Career NFL statistics
- Tackles: 5
- Stats at Pro Football Reference

Other information

Personal details
- Spouse: Monique J. Floyd
- Occupation: Minister

= Marcus Floyd =

American football player (born 1978)

Marcus D. Floyd (born October 12, 1978) is an American minister and former professional football cornerback in the National Football League (NFL) for the New York Jets, Buffalo Bills and Carolina Panthers. He played college football for the Indiana Hoosiers.

== Football career ==

=== High school ===

Floyd earned all-state recognition as a senior at Bartow High School. He rushed for 1,002 yards and 14 touchdowns and helped lead his team to the 1996 Florida 4A state championship. Floyd had his #24 Jersey retired by Bartow Senior High School on October 4, 2013.

=== College career ===

At Indiana University, Floyd made 86 tackles, three interceptions, five pass deflections, two forced fumbles, and two fumble recoveries in two seasons as a defensive back. He switched from running back to defensive back midway through his red shirt junior year in 1999. In 2001, Floyd won the Ted Verlihay Award, given annually to the player who demonstrates the best mental attitude and loyalty to the Hoosier football program. He made 46 tackles, three interceptions, five pass deflections, one forced fumble and one fumble recovery while playing as a graduate student. In 2000, as a senior, Floyd started the final four games and made 40 tackles, one forced fumble and one fumble recovery. In 1999, as a junior, Floyd red shirted. In 1998, as a second year student (sophomore), Floyd moved to running back and made 315 yards on 64 carries. In 1997, as a freshman, Floyd began his career as a wide receiver and made one catch. Floyd was the winner of the Hoosier Strength and Conditioning challenge in both 1998 and 2001.

=== NFL ===

Floyd was originally signed as an undrafted rookie free agent by the New York Jets in 2002. He saw action in the Jets' first two games of the regular season, contributing two special teams tackles, and was inactive for one contest. He was then waived by the Jets. Floyd was then signed by the Buffalo Bills for their practice squad, but eventually was signed to the active roster for the final two contests of the season and recorded six special teams stops.

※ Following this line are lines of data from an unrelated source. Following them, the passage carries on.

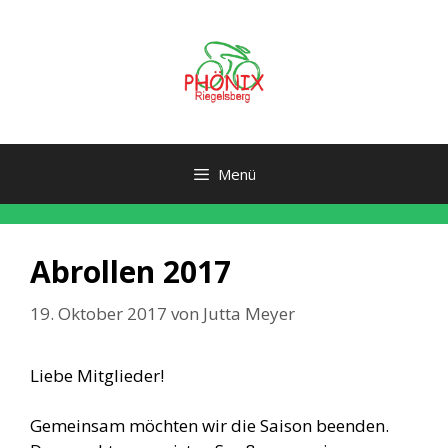
Zum
Inhalt
springen
Menü
Abrollen 2017
19. Oktober 2017
von
Jutta Meyer
Liebe Mitglieder!
Gemeinsam möchten wir die Saison beenden.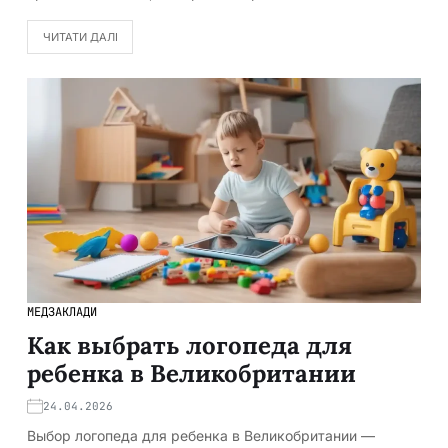
ЧИТАТИ ДАЛІ
МЕДЗАКЛАДИ
Как выбрать логопеда для
ребенка в Великобритании
24.04.2026
Выбор логопеда для ребенка в Великобритании —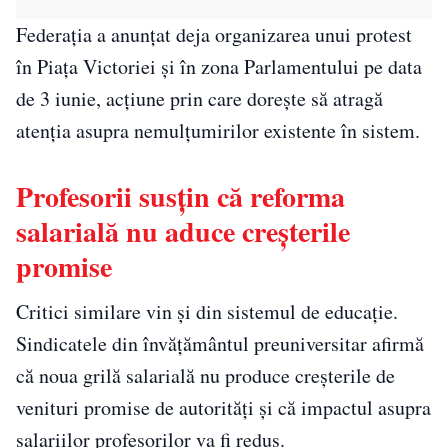
Federația a anunțat deja organizarea unui protest
în Piața Victoriei și în zona Parlamentului pe data
de 3 iunie, acțiune prin care dorește să atragă
atenția asupra nemulțumirilor existente în sistem.
Profesorii susțin că reforma
salarială nu aduce creșterile
promise
Critici similare vin și din sistemul de educație.
Sindicatele din învățământul preuniversitar afirmă
că noua grilă salarială nu produce creșterile de
venituri promise de autorități și că impactul asupra
salariilor profesorilor va fi redus.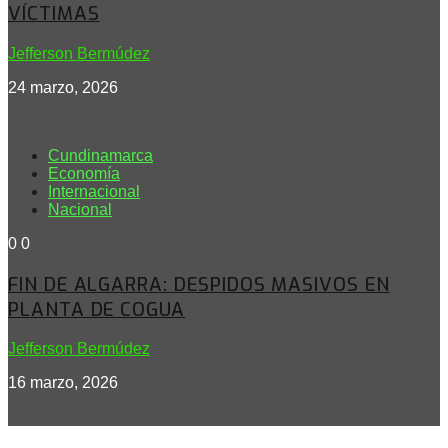
VÍCTIMAS
Jefferson Bermúdez
24 marzo, 2026
Cundinamarca
Economía
Internacional
Nacional
0
0
FIN DE ALGARRA: DESPIDOS MASIVOS EN
PLANTA DE COGUA
Jefferson Bermúdez
16 marzo, 2026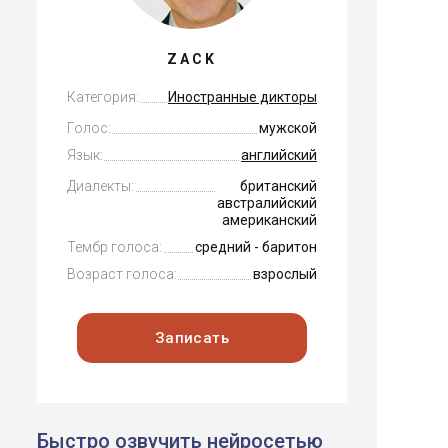
ZACK
Категория:
Иностранные дикторы
Голос:
мужской
Язык:
английский
Диалекты:
британский
австралийский
американский
Тембр голоса:
средний - баритон
Возраст голоса:
взрослый
Записать
Быстро озвучить нейросетью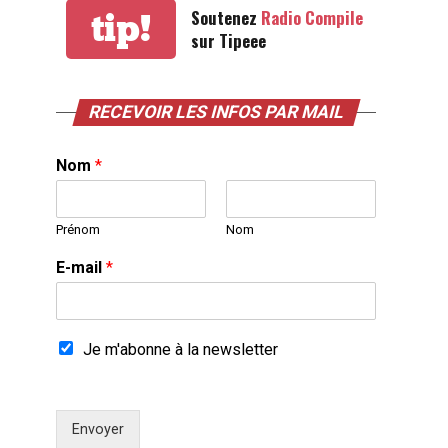
Soutenez
Radio Compile
tip!
sur Tipeee
RECEVOIR LES INFOS PAR MAIL
Nom
*
Prénom
Nom
E-mail
*
Je m'abonne à la newsletter
Envoyer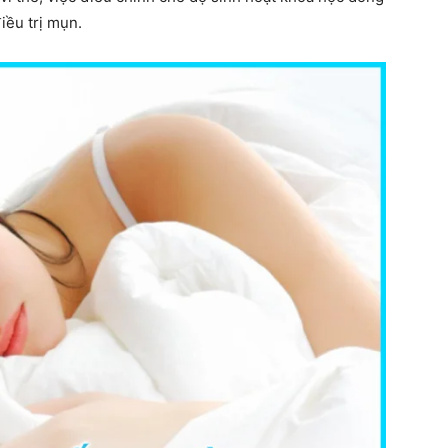
điều trị mụn.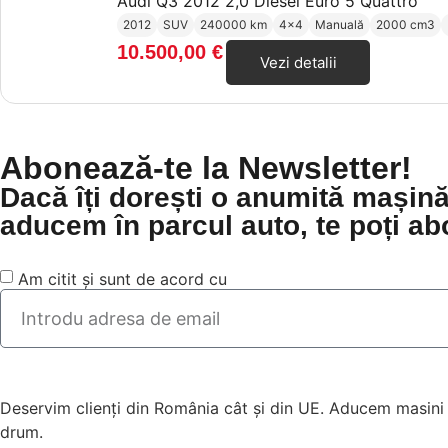
Audi Q3 2012 2,0 Diesel Euro 5 Quattro
2012
SUV
240000 km
4x4
Manuală
2000 cm3
10.500,00
€
Vezi detalii
Abonează-te la Newsletter!
Dacă îți dorești o anumită mașină
aducem în parcul auto, te poți ab
Am citit și sunt de acord cu
Politica de Confidențialitate
Deservim clienți din România cât și din UE. Aducem masini
drum.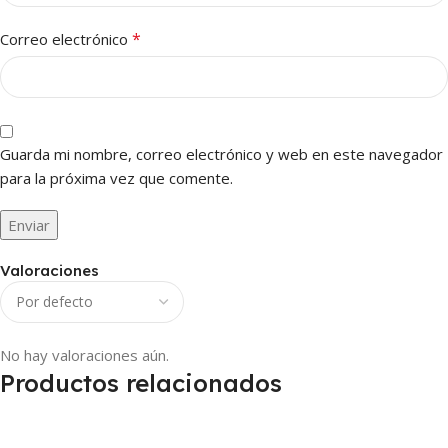
*
Correo electrónico
Guarda mi nombre, correo electrónico y web en este navegador
para la próxima vez que comente.
Valoraciones
No hay valoraciones aún.
Productos relacionados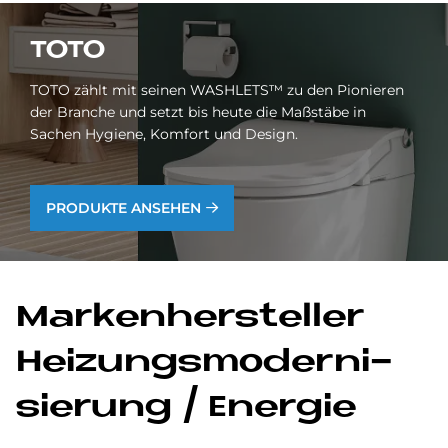
TOTO
TOTO zählt mit seinen WASHLETS™ zu den Pionieren
der Branche und setzt bis heute die Maßstäbe in
Sachen Hygiene, Komfort und Design.
PRODUKTE ANSEHEN
Mar­ken­her­stel­ler
Hei­zungs­mo­der­ni­
sie­rung / En­er­gie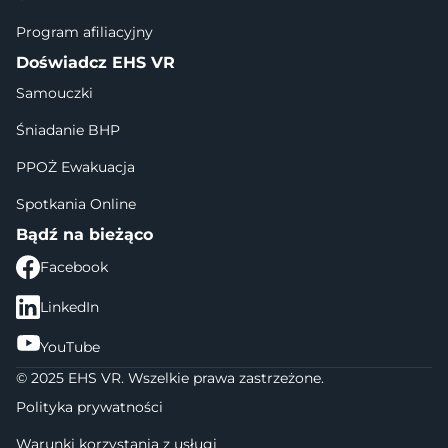
Program afiliacyjny
Doświadcz EHS VR
Samouczki
Śniadanie BHP
PPOŻ Ewakuacja
Spotkania Online
Bądź na bieżąco
Facebook
LinkedIn
YouTube
© 2025 EHS VR. Wszelkie prawa zastrzeżone.
Polityka prywatności
Warunki korzystania z usługi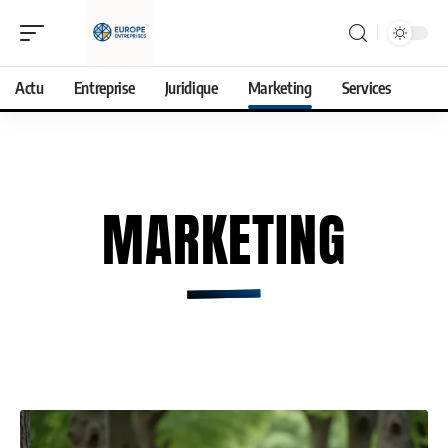
Actu
Entreprise
Juridique
Marketing
Services
MARKETING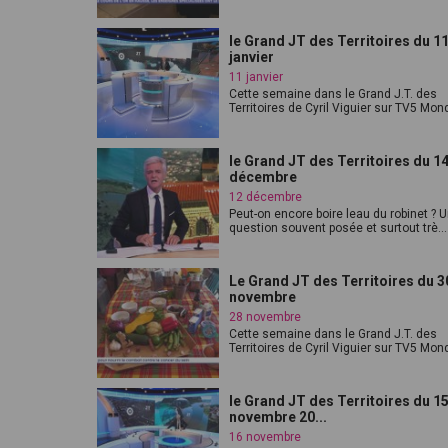
le Grand JT des Territoires du 1
janvier
11 janvier
Cette semaine dans le Grand J.T. des
Territoires de Cyril Viguier sur TV5 Mond
le Grand JT des Territoires du 1
décembre
12 décembre
Peut-on encore boire leau du robinet ? 
question souvent posée et surtout trè...
Le Grand JT des Territoires du 3
novembre
28 novembre
Cette semaine dans le Grand J.T. des
Territoires de Cyril Viguier sur TV5 Mond
le Grand JT des Territoires du 1
novembre 20...
16 novembre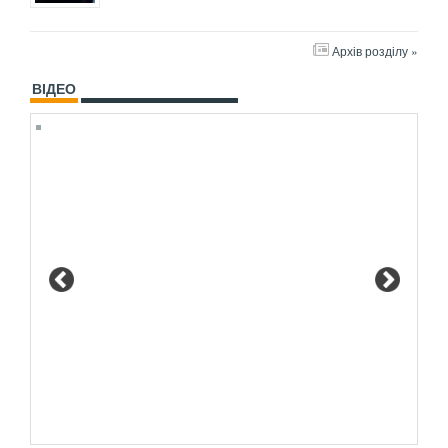
Архів розділу »
ВІДЕО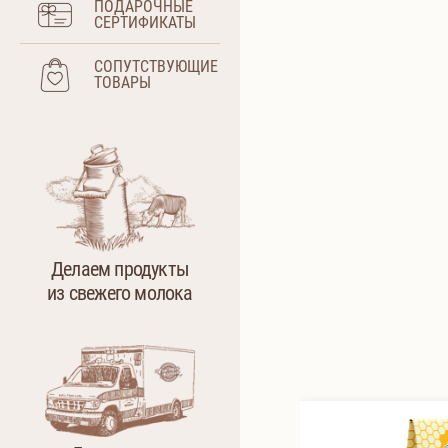
ПОДАРОЧНЫЕ
СЕРТИФИКАТЫ
СОПУТСТВУЮЩИЕ
ТОВАРЫ
Делаем продукты
из свежего молока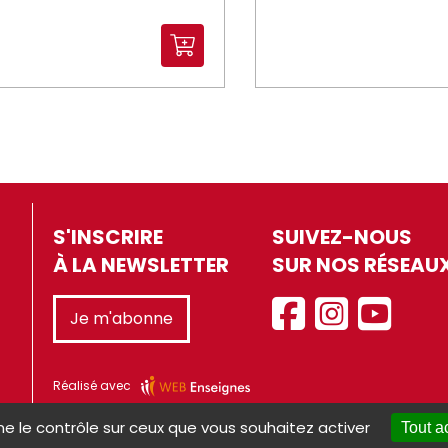
S'INSCRIRE
SUIVEZ-NOUS
À LA NEWSLETTER
SUR NOS RÉSEAU
Je m'abonne
Réalisé avec
ne le contrôle sur ceux que vous souhaitez activer
Tout a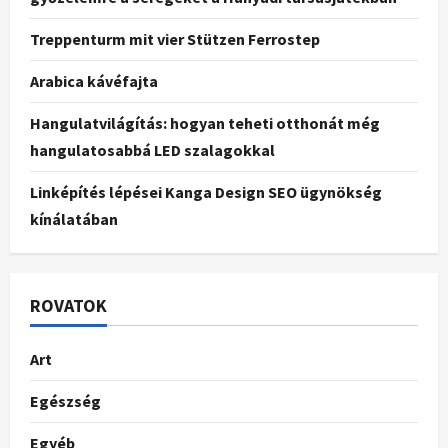
Treppenturm mit vier Stützen Ferrostep
Arabica kávéfajta
Hangulatvilágítás: hogyan teheti otthonát még
hangulatosabbá LED szalagokkal
Linképítés lépései Kanga Design SEO ügynökség
kínálatában
ROVATOK
Art
Egészség
Egyéb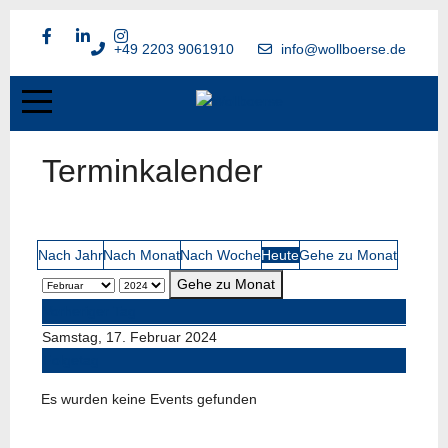
+49 2203 9061910
info@wollboerse.de
Terminkalender
Nach Jahr
Nach Monat
Nach Woche
Heute
Gehe zu Monat
Gehe zu Monat
Vorheriger Tag
Samstag, 17. Februar 2024
Folgetag
Es wurden keine Events gefunden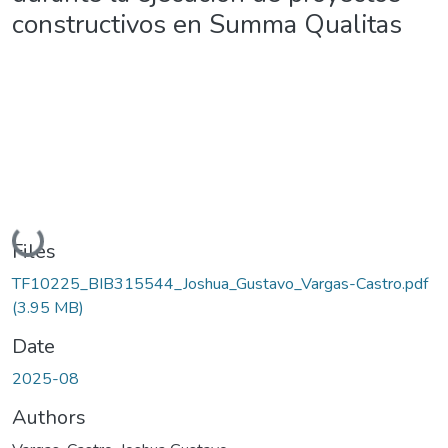
constructivos en Summa Qualitas
Loading...
Files
TF10225_BIB315544_Joshua_Gustavo_Vargas-Castro.pdf
(3.95 MB)
Date
2025-08
Authors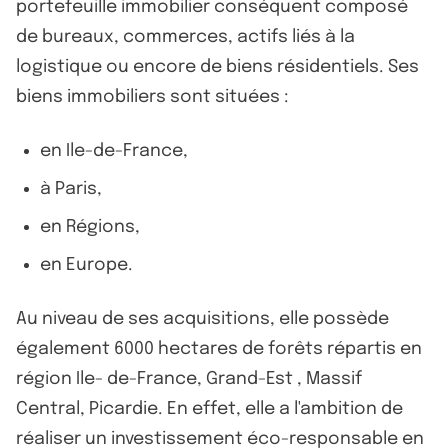
portefeuille immobilier conséquent composé
de bureaux, commerces, actifs liés à la
logistique ou encore de biens résidentiels. Ses
biens immobiliers sont situées :
en Ile-de-France,
à Paris,
en Régions,
en Europe.
Au niveau de ses acquisitions, elle possède
également 6000 hectares de forêts répartis en
région Ile- de-France, Grand-Est , Massif
Central, Picardie. En effet, elle a l'ambition de
réaliser un investissement éco-responsable en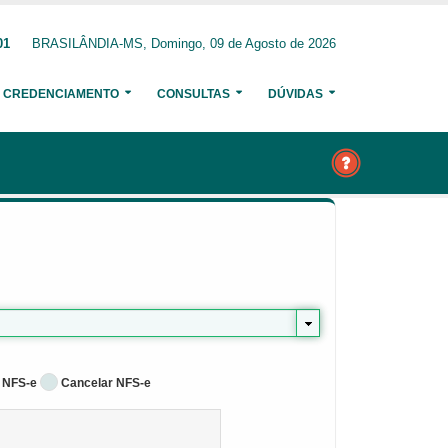
01
BRASILÂNDIA-MS, Domingo, 09 de Agosto de 2026
CREDENCIAMENTO
CONSULTAS
DÚVIDAS
 NFS-e
Cancelar NFS-e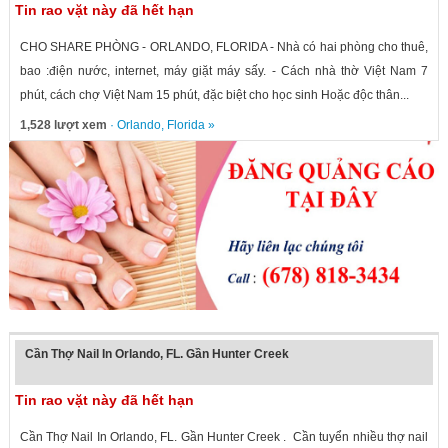
Tin rao vặt này đã hết hạn
CHO SHARE PHÒNG - ORLANDO, FLORIDA - Nhà có hai phòng cho thuê,
bao :điện nước, internet, máy giặt máy sấy. - Cách nhà thờ Việt Nam 7
phút, cách chợ Việt Nam 15 phút, đặc biệt cho học sinh Hoặc độc thân...
1,528 lượt xem
·
Orlando
,
Florida
»
Cần Thợ Nail In Orlando, FL. Gần Hunter Creek
Tin rao vặt này đã hết hạn
Cần Thợ Nail In Orlando, FL. Gần Hunter Creek . Cần tuyển nhiều thợ nail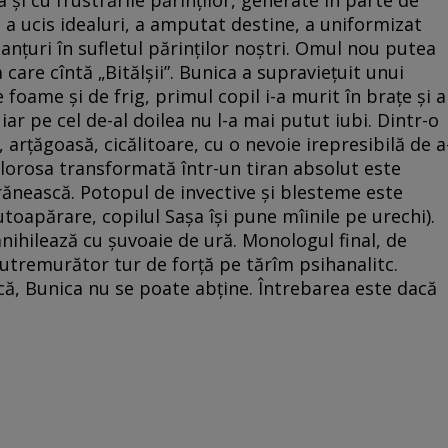
şi cu frustrările părinţilor, generate în parte de
 a ucis idealuri, a amputat destine, a uniformizat
t şanţuri în sufletul părinţilor noştri. Omul nou putea
 care cîntă „Bitălşii”. Bunica a supravieţuit unui
 foame şi de frig, primul copil i-a murit în braţe şi a
iar pe cel de-al doilea nu l-a mai putut iubi. Dintr-o
 arţăgoasă, cicălitoare, cu o nevoie irepresibilă de a
olorosa transformată într-un tiran absolut este
rănească. Potopul de invective şi blesteme este
toapărare, copilul Saşa îşi pune mîinile pe urechi).
anihilează cu şuvoaie de ură. Monologul final, de
utremurător tur de forţă pe tărîm psihanalitc.
ă, Bunica nu se poate abţine. Întrebarea este dacă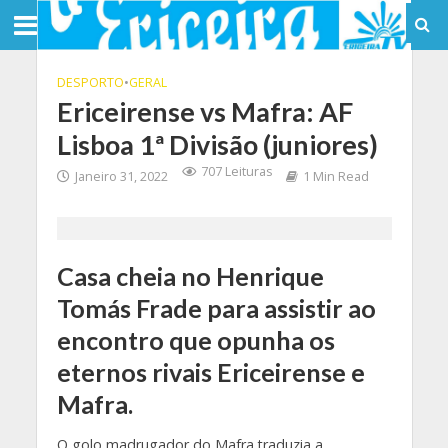
DESPORTO
•
GERAL
Ericeirense vs Mafra: AF
Lisboa 1ª Divisão (juniores)
707 Leituras
Janeiro 31, 2022
1 Min Read
Casa cheia no Henrique
Tomás Frade para assistir ao
encontro que opunha os
eternos rivais Ericeirense e
Mafra.
O golo madrugador do Mafra traduzia a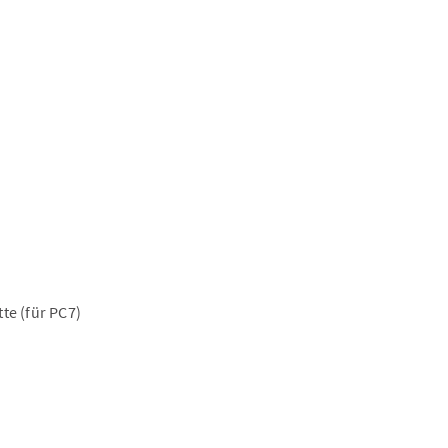
te (für PC7)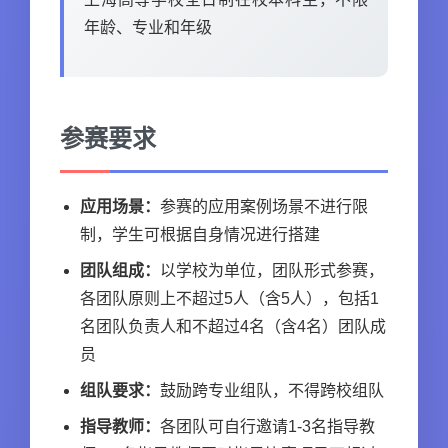
年龄、专业和年级
参赛要求
应用场景：
参赛的应用案例场景不进行限
制，学生可根据自身情况进行搭建
团队组成：
以学校为单位，团队形式参赛，
各团队原则上不超过5人（含5人），包括1
名团队负责人和不超过4名（含4名）团队成
员
组队要求：
鼓励跨专业组队，不得跨校组队
指导教师：
各团队可自行邀请1-3名指导教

He remained with the Bills until being waived prior to the 2003 season and was signed by the Carolina Panthers for the 2004 season after sitting out for all of 2003. Floyd played for the Carolina Panthers in 2004 and 2005. He was also allocated by the Carolina Panthers to play in NFL Europe, where he was the second cornerback drafted in the 2004 NFL Europe draft.

== Education ==

Floyd earned a Bachelor of Science degree in communications from Indiana University in 2001. Floyd also earned a Master of Arts degree in Christian leadership in 2008 and a Master of Divinity degree in 2010 from Liberty University. He graduated with a Doctor of Ministry degree from Liberty University in October 2020.